Caspari, Carl Paul. Norway during the nineteenth century found her most pre-eminent witness for Christ and defender of Christianity in that son of Israel whose name is mentioned above.

Dessau-Roßlau

Carl Paul Caspari was born at Dessau 1814. His parents were orthodox Jews, and his father was a merchant there. In this city, which through Moses Mendelssohn has become so celebrated, the Jewish community influenced many of its citizens in a remarkable manner, on account of their ability and intelligence. They established a Jewish seminary, which was called after Prince Francis, “The Francis School.” It gained a great reputation, and even attracted Christian pupils. German services were held in the synagogue, at that period an unheard-of innovation. The religious instruction in the school was given in an enlightened spirit. Caspari imbibed this influence, and when he attended the Gymnasium it obtained complete control over him.

caspari centre

In 1834 he went to Leipsig, in order to study Oriental languages.  Here he read the Old [154] Testament diligently, but he found in it only the teaching he had formerly received. The New Testament he could not accept. However, he was animated by a strong sense of duty, and he inscribed on his desk the motto, “Thou canst, therefore thou oughtest.” Yet he soon became convinced that his will was a very feeble instrument.

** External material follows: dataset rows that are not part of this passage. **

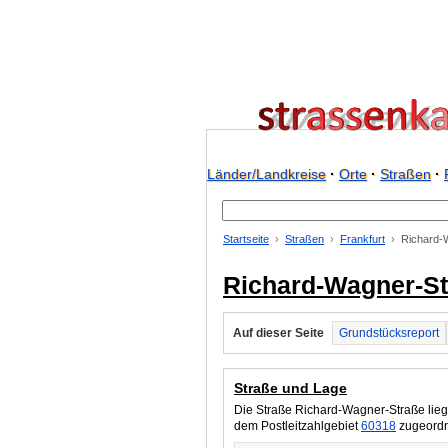
Länder/Landkreise
·
Orte
·
Straßen
·
Startseite
Straßen
Frankfurt
Richard-
Richard-Wagner-Str
Auf dieser Seite
Grundstücksreport
Straße und Lage
Die Straße Richard-Wagner-Straße lieg
dem Postleitzahlgebiet
60318
zugeordne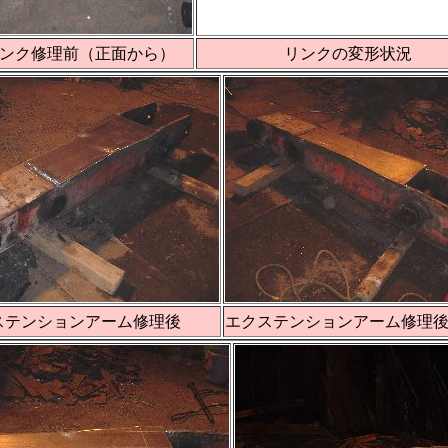
ンク修理前（正面から）
リンクの変形状況
ステンションアーム修理後
エクステンションアーム修理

At this period, Granel, who had formerly been his schoolmate at Dessau, and who afterwards was so well known as the Superintendent of the Saxon Foreign Missions, became Caspari’s faithful friend and wise counsellor. Granel persuaded him to carefully read the New Testament. He opened the book at the Acts of the Apostles and read of Paul’s persecution by the Jews. He was impressed with the truthfulness of the narrative, and so he concluded to continue his reading. When he reached the Gospels, the words of Christ and the accounts of His wonderful miracles greatly affected him.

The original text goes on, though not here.